[[ TASK MATERIAL open ]]
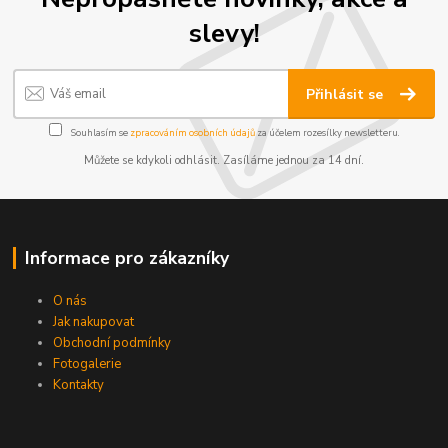
slevy!
Přihlásit se
Souhlasím se
zpracováním osobních údajů
za účelem rozesílky newsletteru.
Můžete se kdykoli odhlásit. Zasíláme jednou za 14 dní.
Informace pro zákazníky
O nás
Jak nakupovat
Obchodní podmínky
Fotogalerie
Kontakty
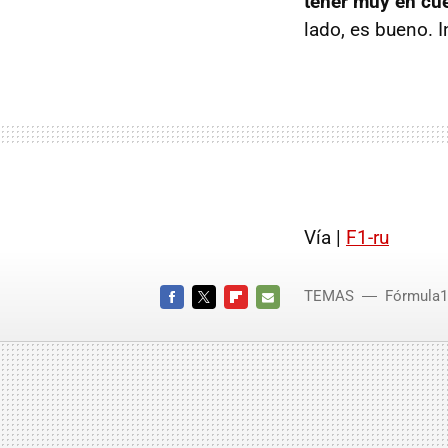
tener muy en cu
lado, es bueno. I
Vía |
F1-ru
TEMAS
Fórmula1
FACEBOOK
TWITTER
FLIPBOARD
E-
MAIL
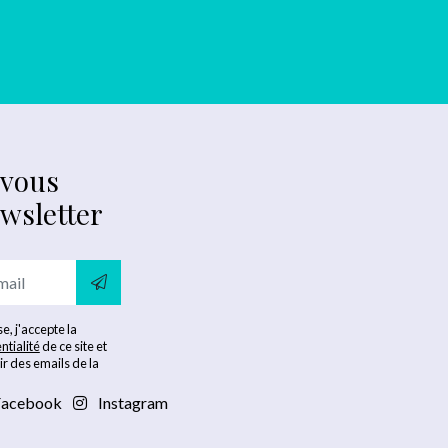
-vous
ewsletter
e, j'accepte la
ntialité
de ce site et
ir des emails de la
acebook
Instagram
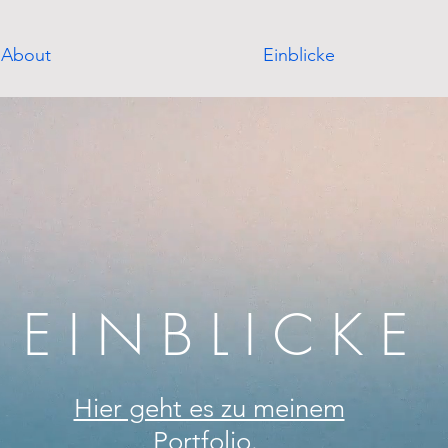
About
Einblicke
EINBLICKE
Hier geht es zu meinem
Portfolio.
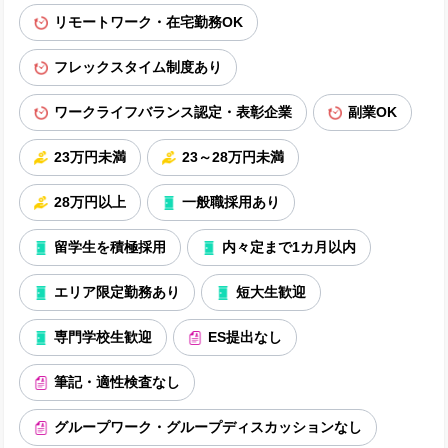
リモートワーク・在宅勤務OK
フレックスタイム制度あり
ワークライフバランス認定・表彰企業
副業OK
23万円未満
23～28万円未満
28万円以上
一般職採用あり
留学生を積極採用
内々定まで1カ月以内
エリア限定勤務あり
短大生歓迎
専門学校生歓迎
ES提出なし
筆記・適性検査なし
グループワーク・グループディスカッションなし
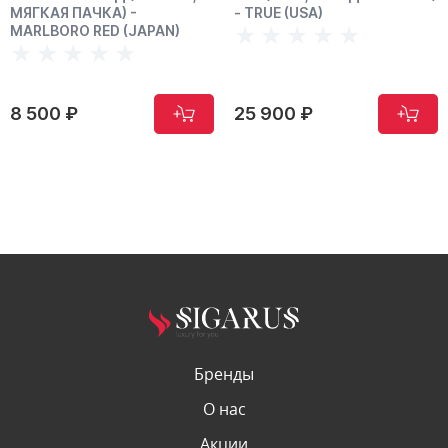
МЯГКАЯ ПАЧКА) -
- TRUE (USA)
MARLBORO RED (JAPAN)
8 500 ₽
25 900 ₽
Бренды
О нас
Акции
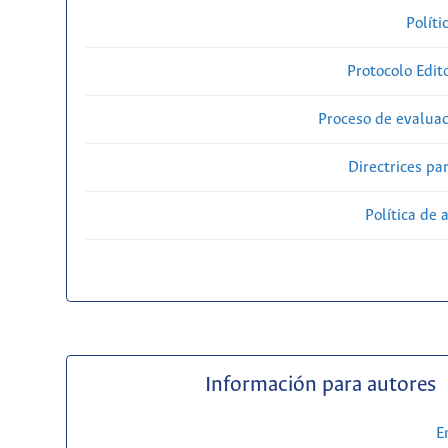
Políti
Protocolo Edit
Proceso de evaluac
Directrices par
Política de 
Información para autores
E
[[ TASK MATERIAL closed ]]
## [EXERCISE INSTRUCTIONS]
Every record above must reappear exactly in the answer, minus its pictures.

## [RESPONSE TO THIS EXERCISE]
slevy!
Přihlásit se
Souhlasím se
zpracováním osobních údajů
za účelem rozesílky newsletteru.
Můžete se kdykoli odhlásit. Zasíláme jednou za 14 dní.
Informace pro zákazníky
O nás
Jak nakupovat
Obchodní podmínky
Fotogalerie
Kontakty
tener muy en cu
lado, es bueno. I
Vía |
F1-ru
TEMAS
Fórmula1
FACEBOOK
TWITTER
FLIPBOARD
E-
MAIL
-vous
ewsletter
e, j'accepte la
ntialité
de ce site et
ir des emails de la
acebook
Instagram
About
Einblicke
EINBLICKE
Hier geht es zu meinem
Portfolio.
リモートワーク・在宅勤務OK
フレックスタイム制度あり
ワークライフバランス認定・表彰企業
副業OK
23万円未満
23～28万円未満
28万円以上
一般職採用あり
留学生を積極採用
内々定まで1カ月以内
エリア限定勤務あり
短大生歓迎
専門学校生歓迎
ES提出なし
筆記・適性検査なし
グループワーク・グループディスカッションなし
МЯГКАЯ ПАЧКА) -
- TRUE (USA)
MARLBORO RED (JAPAN)
8 500 ₽
25 900 ₽
Бренды
О нас
Акции
Políti
Protocolo Edit
Proceso de evaluac
Directrices par
Política de 
Información para autores
E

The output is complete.